The winter finally seems to have released its terrible grip on this island after months of false hope and seeming mockery. The true indication of this was that our plans for a large beach gathering, foiled in previous weeks by the sadistic weather pattern of "beautiful sunny weekdays/piss-poor dreary weekends and vacation days", was finally able to happen. So we packed our beach towels, sunscreen, and, with jaded skepticism, an umbrella and warm clothes for the unfortunately common meteorological bait-and-switch we'd experienced constantly over the previous months.
Our destination, Hamdeok beach, was described and pictured somewhere back in my first blog posts. Thankfully, it seems that the thriving beach-roach population was wiped out by the months of cold weather. We found the beach deserted when we arrived, save two or three Hamdeok locals; as it is not yet officially "beach season", the Korean population wouldn't dream of going near it, leaving us a deserted island paradise.
As an outsider living in a society where behavior is overwhelmingly dictated by social custom, we are uniquely free. While this has hurt us (in the freezing depths of February, a store informed us that "heater season" was over, and thus the heaters weren't being sold anymore), it also leaves us with open beaches and occasional sale of items going out of vogue. I am not sure if this indisputable cycle of goods and behavior is an imposition on the Koreans, or if they are truly of one mind on such things, but I do know that when it was miserably cold at the beginning of Spring, I personally was glad that I wasn't socially bound to shed my jacket and go out in skimpier attire like the Koreans. They looked miserable.

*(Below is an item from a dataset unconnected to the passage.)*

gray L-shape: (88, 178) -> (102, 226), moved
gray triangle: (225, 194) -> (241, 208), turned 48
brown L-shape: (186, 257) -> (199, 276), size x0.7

When we got to Hamdeok just after noon, we walked toward the small cove at the end of the beach where, during the official Beach Season, the ultra-strict beach lifeguards have no authority. While I have never been here during the height of summer when they are on patrol, I have been told that because Koreans are notoriously weak swimmers, swimmers aren't allowed out beyond, like, chest depth. Even if a foreigner tries to go out beyond these limits, they will circle around you on jet skis blowing whistles at you until you surrender and return to shore. As a result, the foreign population has found an adjacent beach to escape such harassment. Today, however, the group had apparently chosen to go elsewhere, so we started back up the path to the main beach where we supposed they must be.
On the way, we passed a small hut where five clearly high-school aged girls were clandestinely pounding down cheap beer. Drunk and excitable, one of the ran out at us after seeing my friend's dog Zeus. She insisted that we all take pictures together with her. We obliged, and she stumbled back to her friends, but it was hardly the last we'd see of them- they eventually found the group of foreigners later that day, and went from group to group trying to talk to people. They later claimed to be twenty years old... somehow I doubt it. Maybe that was part of them angling to have someone buy them booze or something.

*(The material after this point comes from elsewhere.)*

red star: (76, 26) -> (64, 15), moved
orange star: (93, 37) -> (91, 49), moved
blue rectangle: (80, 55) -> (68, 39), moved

Zeus, the (maybe) poodle-Cocker Spaniel mix
The high school girls Zeus attracted
Going on the inevitable beer run some time after we had settled down, I found a GS 25 store just down the main road. Outside, a man sat at a table and was, despite it being 12:30 pm, working on his 13th can of Cass beer. I passed, and had the distinct impression that I was nearly invisible to him. This changed rather dramatically when I left the store carrying two bottles of makeolli, the unfiltered country liquor popular with farmers, old men, and midday alcoholics (most fit into all three categories). As soon as the old man saw the milky-white beverage, he magically took an interest in me and started pulling out all the English word he knew to try to get a cup of it... which is rather strange, because at roughly $1.20 a bottle, it's not exactly vintage champagne. This happens every time I walk out in public with a bottle of this stuff- old men come out of the woodwork and start trying to make conversation. Maybe that's why I like drinking it: it makes me King of the Bums, like some kind of Pied Piper. Makeolli, the alcohol of mooches.

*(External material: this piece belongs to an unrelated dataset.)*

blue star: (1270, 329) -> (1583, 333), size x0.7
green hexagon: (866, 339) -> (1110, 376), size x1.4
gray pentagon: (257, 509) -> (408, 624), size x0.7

After several hours of laying out (or rather, burning my pale self) in the sun, I overheard one of the other foreign teachers talking about some sort of music video shoot taking place on the secluded beach we had first visited. A friend and I set off to check it out, though we did so unfortunately barefoot, and had to traverse progressively more and more painful stretches of barbed grass and volcanic rock shards to get there, under the mistaken impression with each step that we were closer to relief at our destination than if we went back and got shoes. As a result of our slow limping, we caught the very tail end of the K-Pop dance routine. The crew started to strike the set, and the dancers and a man that seemed to be the singer started climbing up the stone steps towards us. The man sheepishly said hello to us, greetings which we returned, and followed with a question about what was going on. A look of absolute terror spread over the guy's face, and he took off running, shouting "English No! English very very very no!". We found out from one of the crew that the video was for a new Korean dance artist called Miracle, who we understood to be the man who had just run screaming from our native language. That makes the first (but possibly not the last) time I've scared a pop star by simply talking to them.